* _Exercise directions_
For each record that follows, give it back exactly, with no pictures included.

* _Data for review_
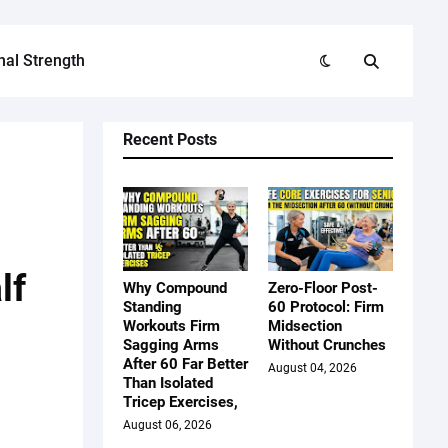
nal Strength
Recent Posts
lf
Why Compound
Zero-Floor Post-
Standing
60 Protocol: Firm
d
Workouts Firm
Midsection
Sagging Arms
Without Crunches
After 60 Far Better
August 04, 2026
Than Isolated
Tricep Exercises,
August 06, 2026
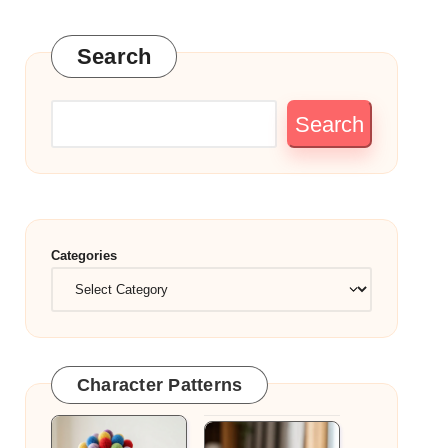
Search
Search
Categories
Character Patterns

* _Written response_
nal Strength
Recent Posts
lf
Why Compound
Zero-Floor Post-
Standing
60 Protocol: Firm
d
Workouts Firm
Midsection
Sagging Arms
Without Crunches
After 60 Far Better
August 04, 2026
Than Isolated
Tricep Exercises,
August 06, 2026
Search
Search
Categories
Character Patterns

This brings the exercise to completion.